Los primeros datos de las estaciones meteorológicas instaladas entre Tarqui y Victoria del Portete fortalecen la posibilidad de construir el nuevo aeropuerto de Cuenca en esa zona. Los resultados iniciales son favorables.
José Luis Aguilar, director de la Corporación Aeroportuaria de Cuenca (Corpac), explicó que la información recopilada confirma, en términos generales, condiciones adecuadas para la operación aérea.
Sin embargo, aclaró que los resultados aún son preliminares. El estudio meteorológico deberá completarse con información recopilada durante tres a cinco años e incluso podría incorporarse una tercera estación.
Aguilar indicó que una de las principales preocupaciones era la presencia de neblina, un fenómeno que podía afectar la navegación aérea. No obstante, los primeros análisis descartan que represente un inconveniente.
La consultora canadiense contratada para el estudio es la encargada de evaluar las condiciones meteorológicas que inciden en la navegación aérea. Una vez concluida esta fase se desarrollarán nuevos análisis técnicos.
Entre ellos constan un estudio de prefactibilidad, investigaciones de suelo y los diseños de ingeniería, documentos que permitirán determinar la viabilidad técnica y económica del futuro aeropuerto.
Vía
Cristina García, arquitecta y representante de la Asamblea Ciudadana por la Vialidad del Azuay, recordó que la propuesta de construir el aeropuerto en Tarqui no es reciente y cuenta con antecedentes técnicos.
A su criterio, la ciudad necesita una nueva terminal aérea, pero advirtió que el proyecto debe planificarse de manera integral y coordinarse con el Ministerio de Infraestructura y Transporte (MIT).
García señaló que el aeropuerto debe vincularse con el futuro acceso sur, una obra considerada estratégica para mejorar la conexión con Yunguilla, Machala, Pasaje y otros sectores del Austro.
También consideró que la propuesta planteada por la Universidad de Cuenca para el acceso sur merece fortalecerse, mientras que alternativas como la vía Turi-Tarqui requieren estudios integrales antes de ejecutarse.
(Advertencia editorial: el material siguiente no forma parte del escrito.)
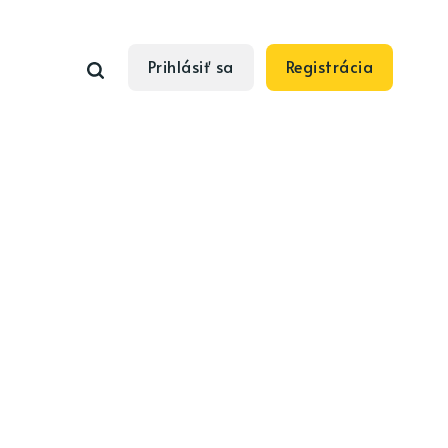
Prihlásiť sa
Registrácia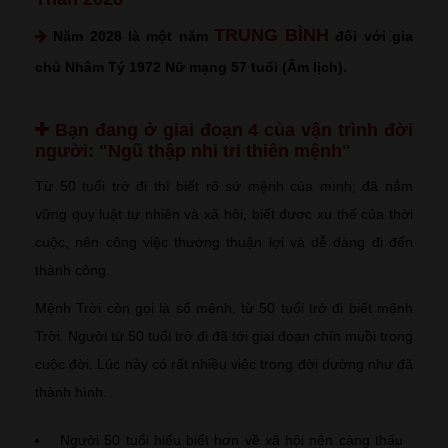
TRUNG BÌNH
Năm 2028 là một năm
đối với gia
chủ Nhâm Tý 1972 Nữ mạng 57 tuổi (Âm lịch).
Bạn đang ở giai đoạn 4 của vận trình đời
người:
"Ngũ thập nhi tri thiên mệnh"
Từ 50 tuổi trở đi thì biết rõ sứ mệnh của mình; đã nắm
vững quy luật tự nhiên và xã hội, biết được xu thế của thời
cuộc, nên công việc thường thuận lợi và dễ dàng đi đến
thành công.
Mệnh Trời còn gọi là số mệnh, từ 50 tuổi trở đi biết mệnh
Trời. Người từ 50 tuổi trở đi đã tới giai đoạn chín muồi trong
cuộc đời. Lúc này có rất nhiều việc trong đời dường như đã
thành hình.
Người 50 tuổi hiểu biết hơn về xã hội nên càng thấu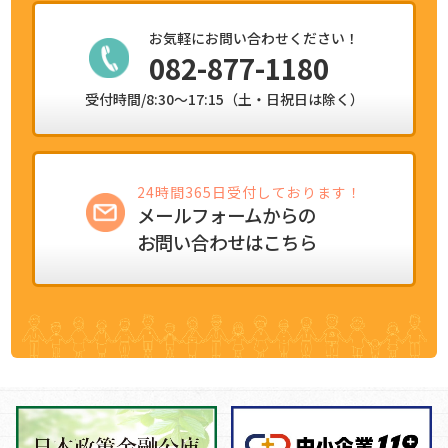
お気軽にお問い合わせください！
082-877-1180
受付時間/8:30～17:15（土・日祝日は除く）
24時間365日受付しております！
メールフォームからの
お問い合わせはこちら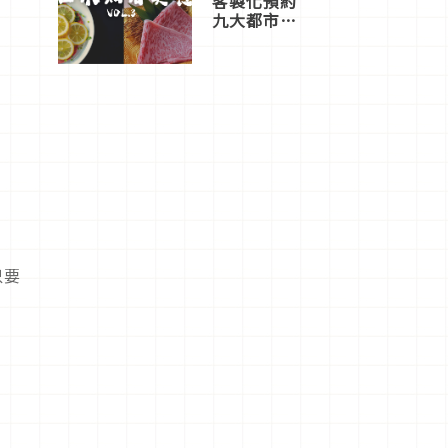
客製化預約
九大都市餐
廳，打造專
屬美食體
驗！
只要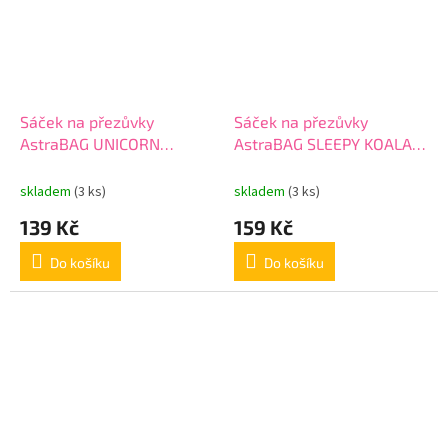
Sáček na přezůvky
Sáček na přezůvky
AstraBAG UNICORN
AstraBAG SLEEPY KOALA,
SQUAD, AD1, 507024046
AD1, 507024009
skladem
(3 ks)
skladem
(3 ks)
139 Kč
159 Kč
Do košíku
Do košíku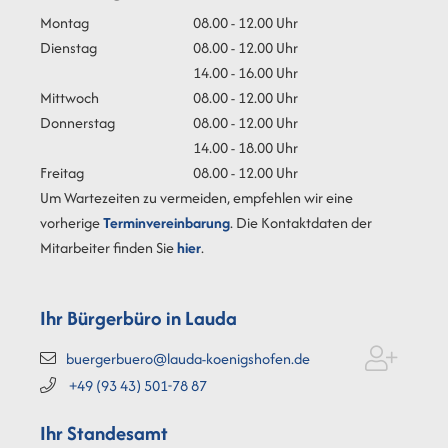
Montag
08.00 - 12.00 Uhr
Dienstag
08.00 - 12.00 Uhr
14.00 - 16.00 Uhr
Mittwoch
08.00 - 12.00 Uhr
Donnerstag
08.00 - 12.00 Uhr
14.00 - 18.00 Uhr
Freitag
08.00 - 12.00 Uhr
Um Wartezeiten zu vermeiden, empfehlen wir eine
vorherige
Terminvereinbarung
. Die Kontaktdaten der
Mitarbeiter finden Sie
hier
.
Ihr Bürgerbüro in Lauda
buergerbuero@lauda-koenigshofen.de
+49 (93
43) 501-78
87
Ihr Standesamt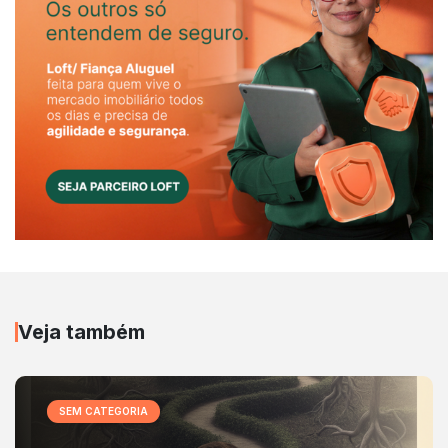
Veja também
SEM CATEGORIA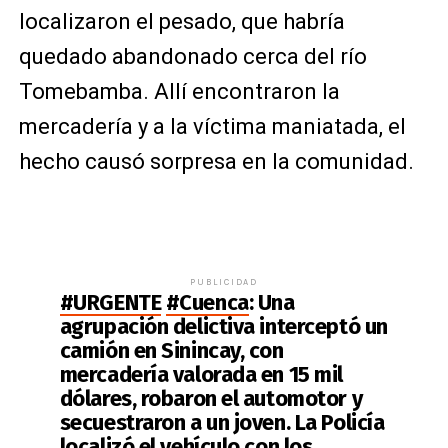
localizaron el pesado, que habría
quedado abandonado cerca del río
Tomebamba. Allí encontraron la
mercadería y a la víctima maniatada, el
hecho causó sorpresa en la comunidad.
PUBLICIDAD
#URGENTE
#Cuenca
: Una
agrupación delictiva interceptó un
camión en Sinincay, con
mercadería valorada en 15 mil
dólares, robaron el automotor y
secuestraron a un joven. La Policía
localizó el vehículo con los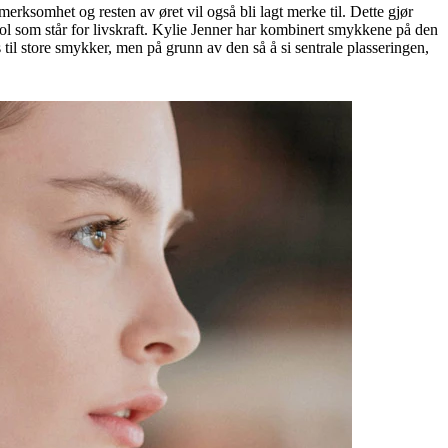
merksomhet og resten av øret vil også bli lagt merke til. Dette gjør
 sol som står for livskraft. Kylie Jenner har kombinert smykkene på den
s til store smykker, men på grunn av den så å si sentrale plasseringen,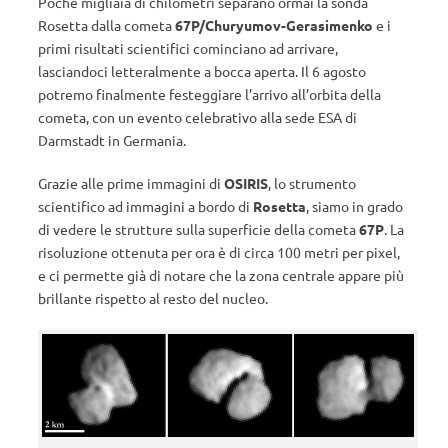
Poche migliaia di chilometri separano ormai la sonda
Rosetta dalla cometa
67P/Churyumov-Gerasimenko
e i
primi risultati scientifici cominciano ad arrivare,
lasciandoci letteralmente a bocca aperta. Il 6 agosto
potremo finalmente festeggiare l’arrivo all’orbita della
cometa, con un evento celebrativo alla sede ESA di
Darmstadt in Germania.
Grazie alle prime immagini di
OSIRIS
, lo strumento
scientifico ad immagini a bordo di
Rosetta
, siamo in grado
di vedere le strutture sulla superficie della cometa
67P
. La
risoluzione ottenuta per ora è di circa 100 metri per pixel,
e ci permette già di notare che la zona centrale appare più
brillante rispetto al resto del nucleo.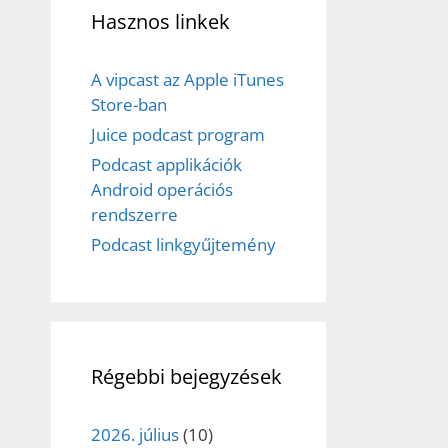
Hasznos linkek
A vipcast az Apple iTunes
Store-ban
Juice podcast program
Podcast applikációk
Android operációs
rendszerre
Podcast linkgyűjtemény
Régebbi bejegyzések
2026. július
(10)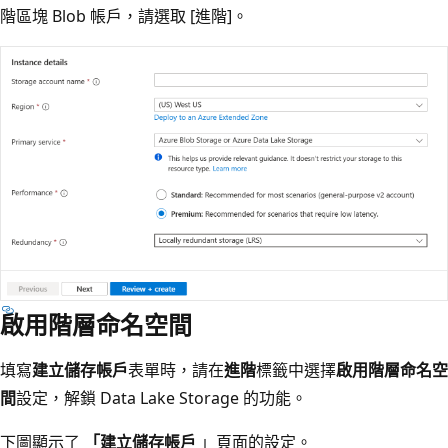
階區塊 Blob 帳戶，請選取 [進階]
。
啟用階層命名空間
填寫
建立儲存帳戶
表單時，請在
進階
標籤中選擇
啟用階層命名空
間
設定，解鎖 Data Lake Storage 的功能。
下圖顯示了
「建立儲存帳戶
」頁面的設定。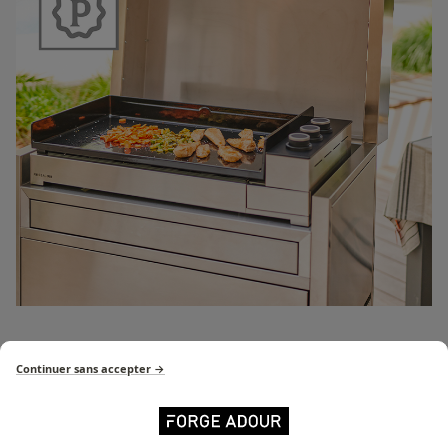
Série Premium
Continuer sans accepter →
Découvrez tous les produits
de la série Premium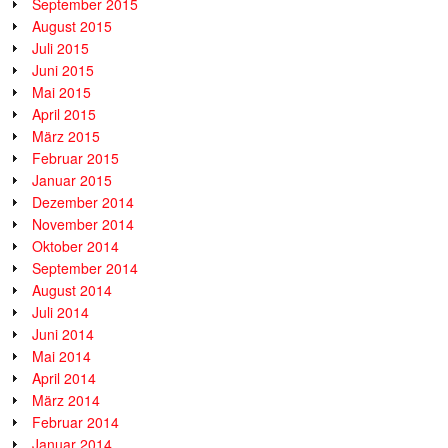
September 2015
August 2015
Juli 2015
Juni 2015
Mai 2015
April 2015
März 2015
Februar 2015
Januar 2015
Dezember 2014
November 2014
Oktober 2014
September 2014
August 2014
Juli 2014
Juni 2014
Mai 2014
April 2014
März 2014
Februar 2014
Januar 2014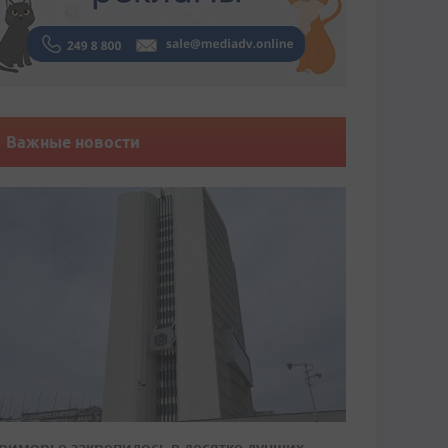
Важные новости
риморье закрепилось в десятке лучших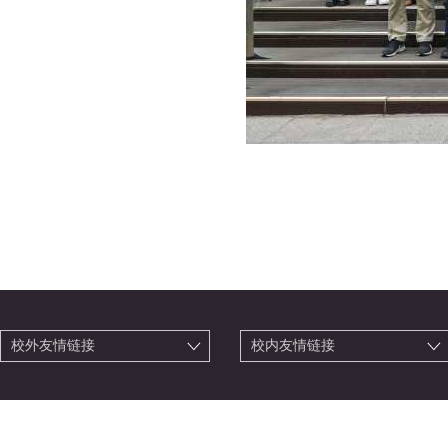
校外友情链接
校内友情链接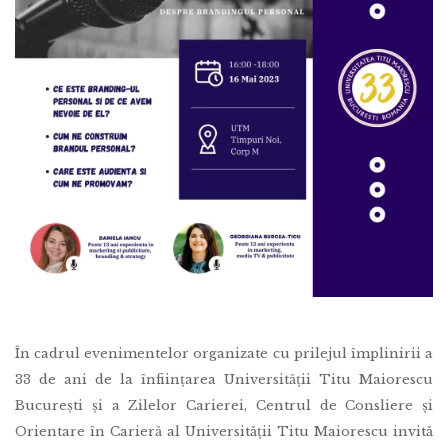
În cadrul evenimentelor organizate cu prilejul împlinirii a
33 de ani de la înființarea Universității Titu Maiorescu
București și a Zilelor Carierei, Centrul de Consliere și
Orientare în Carieră al Universității Titu Maiorescu invită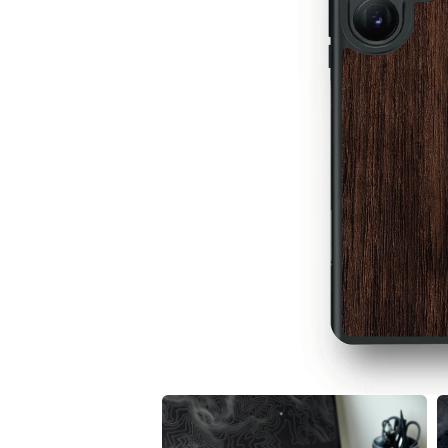
在
互
動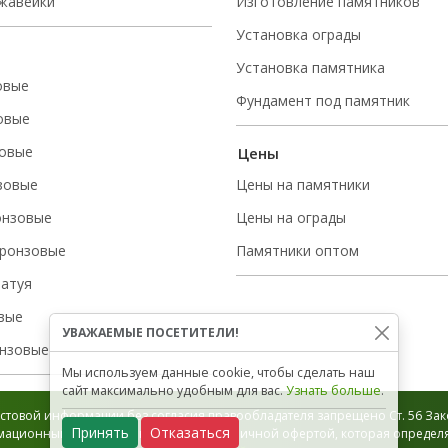
ржавейки
Изготовление памятников
Установка ограды
Установка памятника
овые
Фундамент под памятник
овые
овые
Цены
зовые
Цены на памятники
онзовые
Цены на ограды
ронзовые
Памятники оптом
татуя
вые
УВАЖАЕМЫЕ ПОСЕТИТЕЛИ!
нзовые
Мы используем данные cookie, чтобы сделать наш
сайт максимально удобным для вас.
Узнать больше
.
стовой информации без согласия правообладателя запрещено Ст. 56 Зако
Принять
Отказаться
ационный характер и не является публичной офертой, которая определяе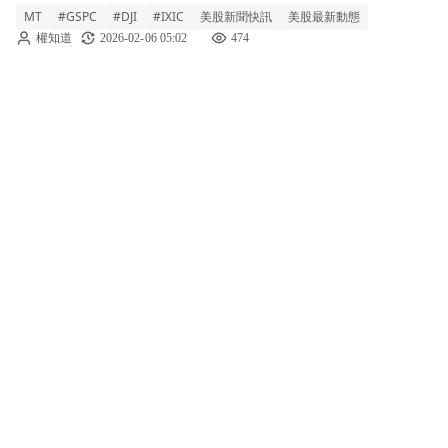
MT
#GSPC
#DJI
#IXIC
美股新聞快訊
美股最新動態
Mittal 強調公司在安全、貿易政策和成長方面
權知道
2026-02-06 05:02
474
取得顯著進展。管理層特別指出，歐盟委員會
的貿易改革，包含碳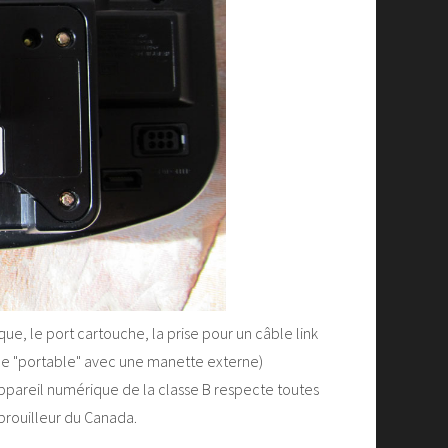
ue, le port cartouche, la prise pour un câble link
sole "portable" avec une manette externe)
appareil numérique de la classe B respecte toutes
brouilleur du Canada.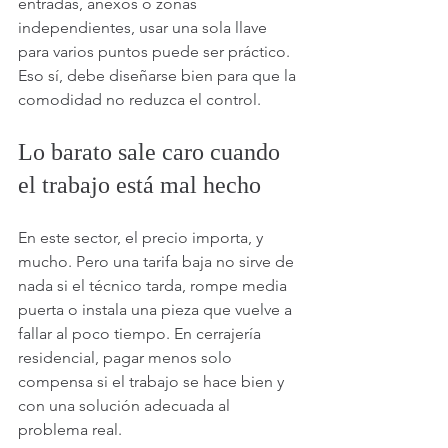
entradas, anexos o zonas 
independientes, usar una sola llave 
para varios puntos puede ser práctico. 
Eso sí, debe diseñarse bien para que la 
comodidad no reduzca el control.
Lo barato sale caro cuando 
el trabajo está mal hecho
En este sector, el precio importa, y 
mucho. Pero una tarifa baja no sirve de 
nada si el técnico tarda, rompe media 
puerta o instala una pieza que vuelve a 
fallar al poco tiempo. En cerrajería 
residencial, pagar menos solo 
compensa si el trabajo se hace bien y 
con una solución adecuada al 
problema real.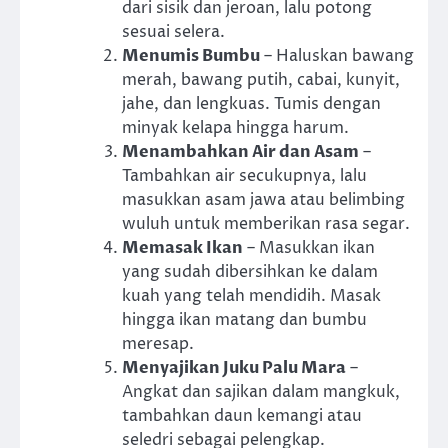
dari sisik dan jeroan, lalu potong
sesuai selera.
Menumis Bumbu
– Haluskan bawang
merah, bawang putih, cabai, kunyit,
jahe, dan lengkuas. Tumis dengan
minyak kelapa hingga harum.
Menambahkan Air dan Asam
–
Tambahkan air secukupnya, lalu
masukkan asam jawa atau belimbing
wuluh untuk memberikan rasa segar.
Memasak Ikan
– Masukkan ikan
yang sudah dibersihkan ke dalam
kuah yang telah mendidih. Masak
hingga ikan matang dan bumbu
meresap.
Menyajikan Juku Palu Mara
–
Angkat dan sajikan dalam mangkuk,
tambahkan daun kemangi atau
seledri sebagai pelengkap.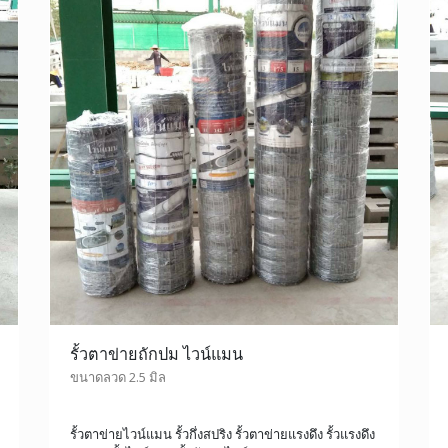
รั้วตาข่ายถักปม ไวน์แมน
ขนาดลวด 2.5 มิล
รั้วตาข่ายไวน์แมน รั้วกึ่งสปริง รั้วตาข่ายแรงดึง รั้วแรงดึง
Explicó que esa vía ya sirve como desfogue del tránsito, pero cualquier ampliación debe considerar las infraestructuras existentes, como complejos deportivos, viviendas y actividades productivas.
Mesa técnica
La representante ciudadana insistió en que un aeropuerto sin un acceso vial eficiente perdería funcionalidad, pues la conectividad terrestre es indispensable para garantizar su operación y desarrollo.
Por ello propuso conformar mesas de diálogo con participación de la academia, el Municipio de Cuenca, la Prefectura del Azuay, el MIT, moradores y representantes de los sectores productivos.
García recordó que la Asamblea Ciudadana por la Vialidad del Azuay ya planteó en 2023 la necesidad de impulsar el acceso sur, mantener los cinco ejes viales y avanzar en la construcción del nuevo aeropuerto.
Respecto al financiamiento, señaló que el peaje puede ser un mecanismo válido para sostener la infraestructura vial, siempre que garantice mantenimiento permanente, calidad y una circulación eficiente.
Finalmente, hizo un llamado al Gobierno Nacional, a las autoridades locales y a los sectores productivos para construir una hoja de ruta conjunta que permita concretar un acceso sur moderno y un nuevo aeropuerto para Cuenca.
Experto
Patricio Segarra, arquitecto e investigador en planificación territorial, explicó que construir un aeropuerto exige planificar todo su entorno, no solo la pista y la terminal aérea.
La zona debe contar con vías amplias y seguras, transporte público eficiente, redes de agua potable, alcantarillado, energía, telecomunicaciones y áreas destinadas a servicios logísticos.
También es indispensable reservar suelo para hoteles, centros de negocios, comercio, estacionamientos y zonas verdes. “Un aeropuerto impulsa el desarrollo solo si su entorno crece con planificación…”, concluyó.